It was 1949. Winter had arrived early that year. Already well over a foot of snow covered the ground and it was only December.
Inside the small house, the potbellied wood stove in the kitchen and oil heater in the dining room struggled to keep everyone warm. At night, my brother and I almost could not be seen because of the pile of blankets on our bed.
My parents were worried about getting us gifts for Christmas. A problem with the car had resulted in Dad having to take it to a repair shop. In order to pay for the work, part of the money that was being saved for Christmas had to be used.
Now Christmas was right around the corner. Mom and Dad wanted to get some toys and new clothes for me and my brother and some cigars and a new shirt for my grandfather — my mother’s father — who lived with us. But it didn’t seem like that would be possible.

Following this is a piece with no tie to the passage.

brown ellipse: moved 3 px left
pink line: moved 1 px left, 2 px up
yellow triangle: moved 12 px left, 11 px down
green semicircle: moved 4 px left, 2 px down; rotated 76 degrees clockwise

Over the next week or so, Mom was busy doing a lot of baking and making candy. We always looked forward to having such treats as rich chocolate fudge and lighter than air divinity on Christmas Day. Added to that were the cookies, the traditional nut roll made from a sweet dough and walnuts, cinnamon rolls, and pies.
Mom and Dad had purchased a small tree for us to decorate. It stood in the corner of the dining room and my brother and I would sit for long periods of time watching the bubble lights. We were so excited! Christmas was only a couple of days away!
The day before Christmas, Grandpa asked Dad to take him uptown and drop him off at one of the stores. He told Dad he would be ready to go back home in a couple of hours.
Christmas morning arrived. My brother and I were up before daylight, of course. We quietly went out to the dining room and saw several brightly wrapped packages. There was one for each of us that had a label on it saying it was from Santa. Just then our parents and grandfather came into the living room and said we could open our presents. However, we decided to look in our stockings first. There we discovered an orange, a pack of gum, some fudge and divinity, some hard Christmas candy, and cookies. Naturally Mom denied putting the candy and cookies in the stockings.
Opening our presents, I found a doll — a Toni doll — in a frilly dress. According to the little paper accompanying the doll, there was enough hair on its head to make seven pairs of women’s nylon stockings. A second package held finger paints and paper.
My brother yelled with pleasure when he unwrapped a long red ladder fire truck. His other present of a new pair of jeans took second place.
Grandpa smiled when he saw he’d gotten cigars and a new shirt.
I don’t remember what my parents gave each other but I’m sure whatever it was they were happy with their gifts.
The rest of the day my brother and I played with our new toys.
As we looked around at our parents and grandpa, we saw their smiles. My brother and I thought we had received wonderful gifts. I painted a picture for my Mom and Dad and one for my Grandpa. All through the day, my brother and I nibbled on the goodies we’d found in our stockings.
Years later Mom told me that Grandpa had apparently heard her and Dad talking about no money for gifts one night after they thought he was asleep. She said he had bought the toys for us because he didn’t want us to wake up on Christmas morning and not find anything under the tree that was fun.
It wasn’t until I had children of my own that I realized what my parents and grandfather had given up so my brother and I would have presents under the Christmas tree.
What I remember the most about that Christmas long ago, is how happy we all were.